*TASK DETAILS*. Beginning at the line that contains "誕辰紀念書展，單本85折，" and finishing at the line that contains "Je souhaite m'abonner à la newsletter FNEGE", output the data below exactly. Include both end lines and no pictures.

*DATASET*.
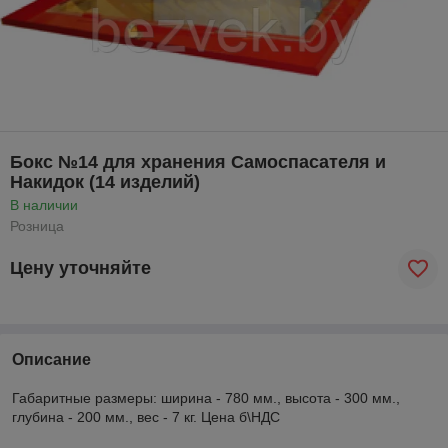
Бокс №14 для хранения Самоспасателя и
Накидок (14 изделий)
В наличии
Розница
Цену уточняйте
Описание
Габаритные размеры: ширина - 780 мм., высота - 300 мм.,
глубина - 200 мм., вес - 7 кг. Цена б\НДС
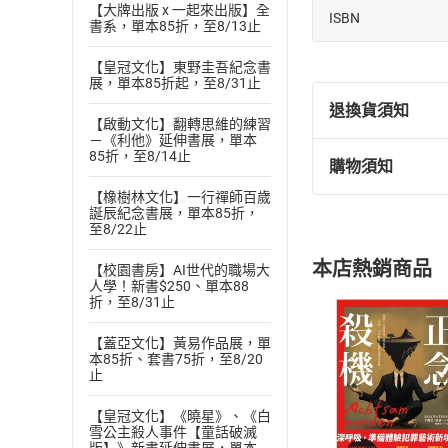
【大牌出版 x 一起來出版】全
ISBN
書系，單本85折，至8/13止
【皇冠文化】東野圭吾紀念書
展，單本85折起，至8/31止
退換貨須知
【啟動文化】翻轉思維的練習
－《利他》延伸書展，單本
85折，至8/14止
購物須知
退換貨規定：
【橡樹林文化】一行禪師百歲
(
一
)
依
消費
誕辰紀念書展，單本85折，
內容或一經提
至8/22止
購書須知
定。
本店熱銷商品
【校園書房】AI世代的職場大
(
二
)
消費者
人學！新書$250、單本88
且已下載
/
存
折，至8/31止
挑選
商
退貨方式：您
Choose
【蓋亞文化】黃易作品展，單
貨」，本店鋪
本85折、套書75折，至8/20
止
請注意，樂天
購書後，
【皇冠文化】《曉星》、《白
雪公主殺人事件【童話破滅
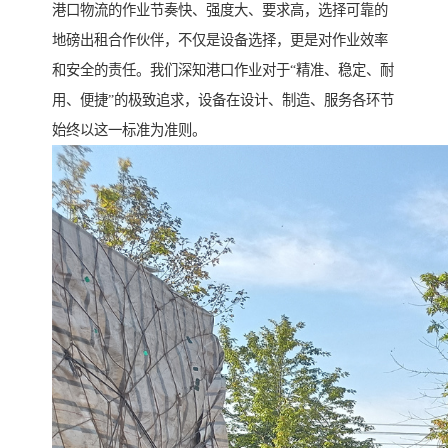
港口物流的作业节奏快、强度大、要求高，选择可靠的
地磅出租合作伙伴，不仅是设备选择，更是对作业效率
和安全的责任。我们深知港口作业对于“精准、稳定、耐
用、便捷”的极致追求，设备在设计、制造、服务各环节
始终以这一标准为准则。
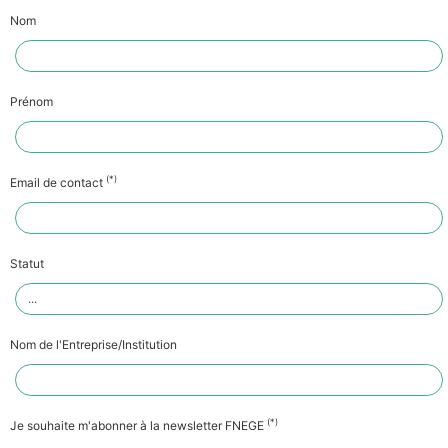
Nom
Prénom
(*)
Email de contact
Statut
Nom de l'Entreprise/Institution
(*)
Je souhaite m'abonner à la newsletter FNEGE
--
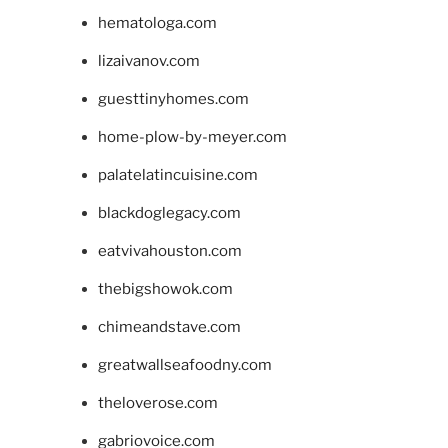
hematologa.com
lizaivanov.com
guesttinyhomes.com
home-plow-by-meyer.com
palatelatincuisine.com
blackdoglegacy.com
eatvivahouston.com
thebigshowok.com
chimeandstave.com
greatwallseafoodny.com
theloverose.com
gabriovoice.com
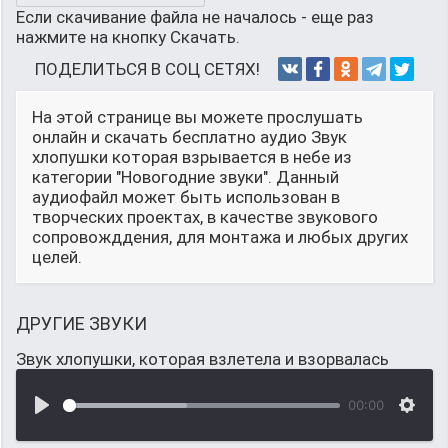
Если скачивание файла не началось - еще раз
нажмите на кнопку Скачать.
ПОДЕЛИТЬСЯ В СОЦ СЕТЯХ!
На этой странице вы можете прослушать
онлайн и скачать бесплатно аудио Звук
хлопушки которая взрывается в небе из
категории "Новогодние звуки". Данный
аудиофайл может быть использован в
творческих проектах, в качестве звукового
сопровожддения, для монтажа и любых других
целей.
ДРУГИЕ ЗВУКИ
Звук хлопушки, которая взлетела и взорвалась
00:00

*RESULT BELOW*.
誕辰紀念書展，單本85折，
內容或一經提
至8/22止
購書須知
定。
本店熱銷商品
【校園書房】AI世代的職場大
(
二
)
消費者
人學！新書$250、單本88
且已下載
/
存
折，至8/31止
挑選
商
退貨方式：您
Choose
【蓋亞文化】黃易作品展，單
貨」，本店鋪
本85折、套書75折，至8/20
止
請注意，樂天
購書後，
【皇冠文化】《曉星》、《白
雪公主殺人事件【童話破滅
港口物流的作业节奏快、强度大、要求高，选择可靠的
地磅出租合作伙伴，不仅是设备选择，更是对作业效率
和安全的责任。我们深知港口作业对于“精准、稳定、耐
用、便捷”的极致追求，设备在设计、制造、服务各环节
始终以这一标准为准则。
Nom
Prénom
(*)
Email de contact
Statut
Nom de l'Entreprise/Institution
(*)
Je souhaite m'abonner à la newsletter FNEGE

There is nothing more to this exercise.